WHAT TO PRODUCE:
Go through the data and retrieve each line that includes the string "розетка".

EXCERPTED DATA:
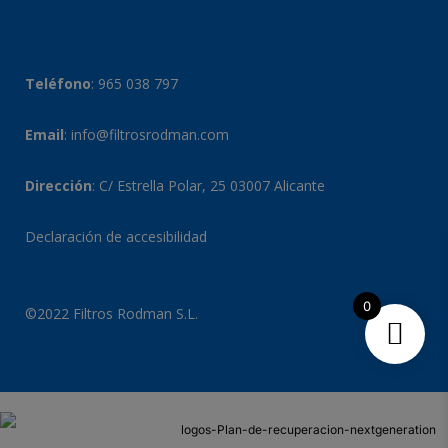
Teléfono
:
965 038 797
Email
:
info@filtrosrodman.com
Dirección
: C/ Estrella Polar, 25 03007 Alicante
Declaración de accesibilidad
0
©2022 Filtros Rodman S.L.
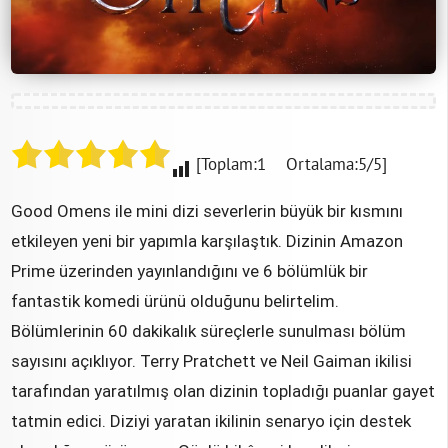
[Toplam:1 Ortalama:5/5]
Good Omens ile mini dizi severlerin büyük bir kısmını
etkileyen yeni bir yapımla karşılaştık. Dizinin Amazon
Prime üzerinden yayınlandığını ve 6 bölümlük bir
fantastik komedi ürünü olduğunu belirtelim.
Bölümlerinin 60 dakikalık süreçlerle sunulması bölüm
sayısını açıklıyor. Terry Pratchett ve Neil Gaiman ikilisi
tarafından yaratılmış olan dizinin topladığı puanlar gayet
tatmin edici. Diziyi yaratan ikilinin senaryo için destek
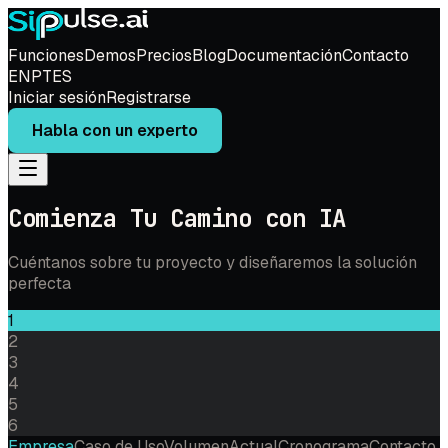
Funciones
Demos
Precios
Blog
Documentación
Contacto
EN
PT
ES
Iniciar sesión
Registrarse
Habla con un experto
Comienza Tu Camino con IA
Cuéntanos sobre tu proyecto y diseñaremos la solución
perfecta
1
2
3
4
5
6
Empresa
Caso de Uso
Volumen
Actual
Cronograma
Contacto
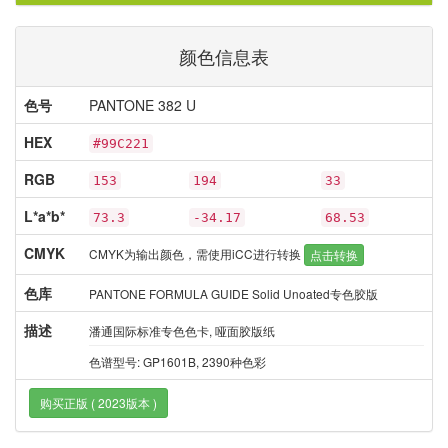
颜色信息表
色号
PANTONE 382 U
HEX
#99C221
RGB
153
194
33
L*a*b*
73.3
-34.17
68.53
CMYK
CMYK为输出颜色，需使用iCC进行转换
点击转换
色库
PANTONE FORMULA GUIDE Solid Unoated专色胶版
描述
潘通国际标准专色色卡, 哑面胶版纸
色谱型号: GP1601B, 2390种色彩
购买正版 ( 2023版本 )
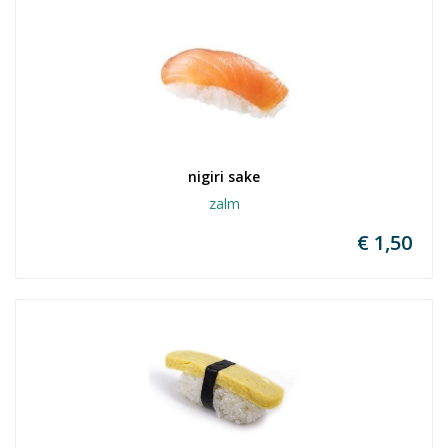
nigiri sake
zalm
€ 1,50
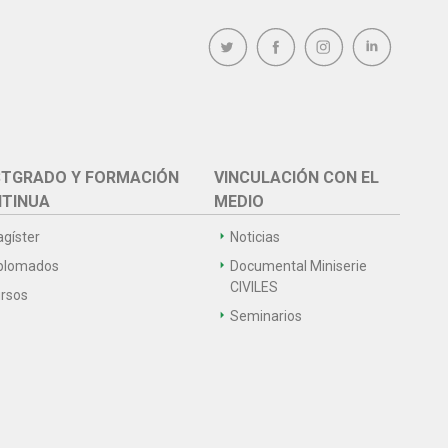
TGRADO Y FORMACIÓN
VINCULACIÓN CON EL
TINUA
MEDIO
gíster
Noticias
plomados
Documental Miniserie
CIVILES
rsos
Seminarios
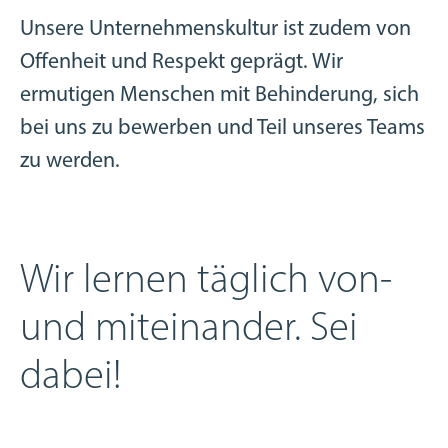
Unsere Unternehmenskultur ist zudem von
Offenheit und Respekt geprägt. Wir
ermutigen Menschen mit Behinderung, sich
bei uns zu bewerben und Teil unseres Teams
zu werden.
Wir lernen täglich von-
und miteinander. Sei
dabei!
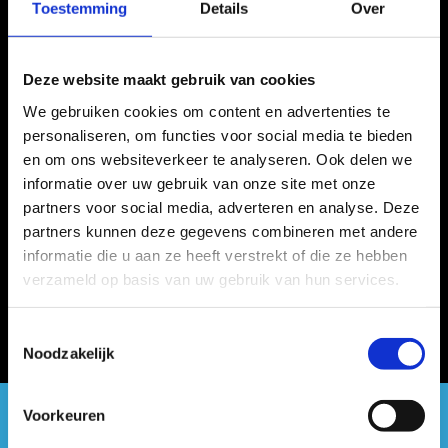
Toestemming
Details
Over
Deze website maakt gebruik van cookies
We gebruiken cookies om content en advertenties te
personaliseren, om functies voor social media te bieden
en om ons websiteverkeer te analyseren. Ook delen we
informatie over uw gebruik van onze site met onze
partners voor social media, adverteren en analyse. Deze
partners kunnen deze gegevens combineren met andere
informatie die u aan ze heeft verstrekt of die ze hebben
verzameld op basis van uw gebruik van hun services.
Toestemmingsselectie
Noodzakelijk
Voorkeuren
#sportersbelevenmeer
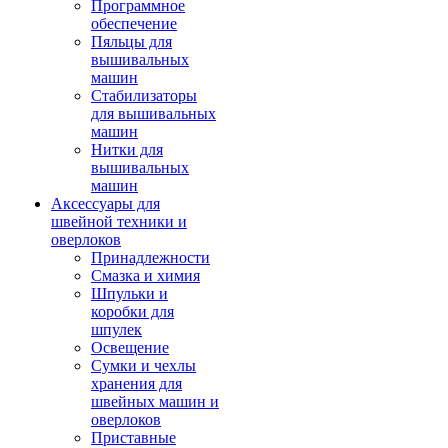
Программное
обеспечение
Пяльцы для
вышивальных
машин
Стабилизаторы
для вышивальных
машин
Нитки для
вышивальных
машин
Аксессуары для
швейной техники и
оверлоков
Принадлежности
Смазка и химия
Шпульки и
коробки для
шпулек
Освещение
Сумки и чехлы
хранения для
швейных машин и
оверлоков
Приставные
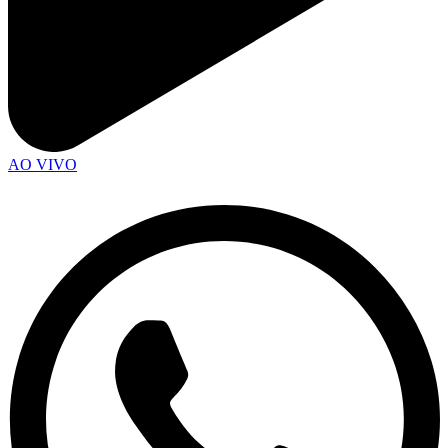
AO VIVO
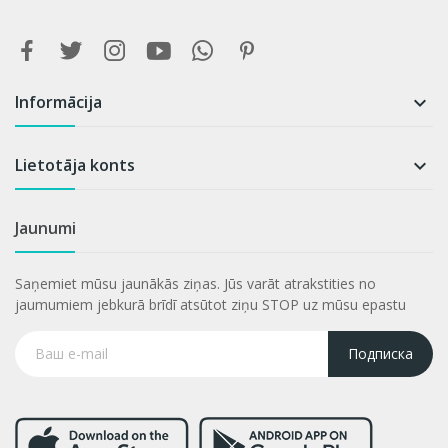
Informācija

Lietotāja konts

Jaunumi
Saņemiet mūsu jaunākās ziņas. Jūs varāt atrakstities no
jaumumiem jebkurā brīdī atsūtot ziņu STOP uz mūsu epastu
Подписка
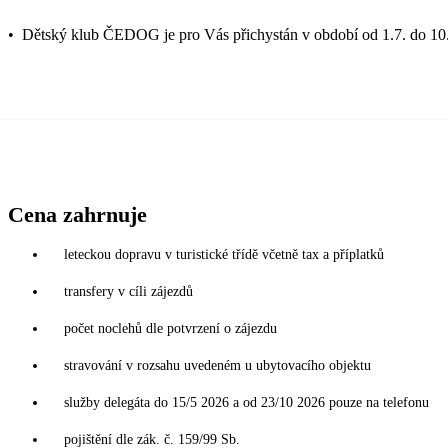
•
Dětský klub ČEDOG je pro Vás přichystán v období od 1.7. do 10.
Cena zahrnuje
leteckou dopravu v turistické třídě včetně tax a příplatků
transfery v cíli zájezdů
počet noclehů dle potvrzení o zájezdu
stravování v rozsahu uvedeném u ubytovacího objektu
služby delegáta do 15/5 2026 a od 23/10 2026 pouze na telefonu
pojištění dle zák. č. 159/99 Sb.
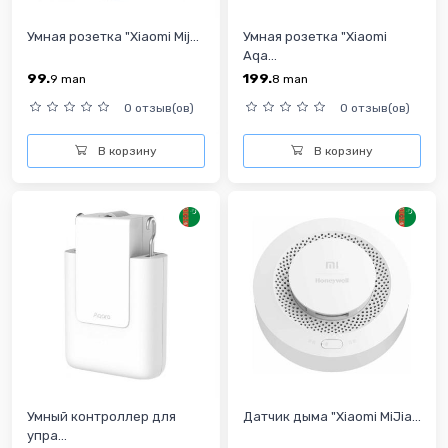
Умная розетка "Xiaomi Mij...
Умная розетка "Xiaomi
Aqa...
99.
199.
9
man
8
man
0 отзыв(ов)
0 отзыв(ов)
В корзину
В корзину
Умный контроллер для
Датчик дыма "Xiaomi MiJia...
упра...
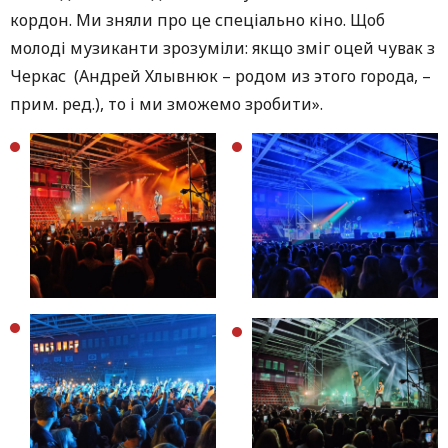
кордон. Ми зняли про це спеціально кіно. Щоб
молоді музиканти зрозуміли: якщо зміг оцей чувак з
Черкас (Андрей Хлывнюк – родом из этого города, –
прим. ред.), то і ми зможемо зробити».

OUTPUT:
Умная розетка "Xiaomi Mij...
Умная розетка "Xiaomi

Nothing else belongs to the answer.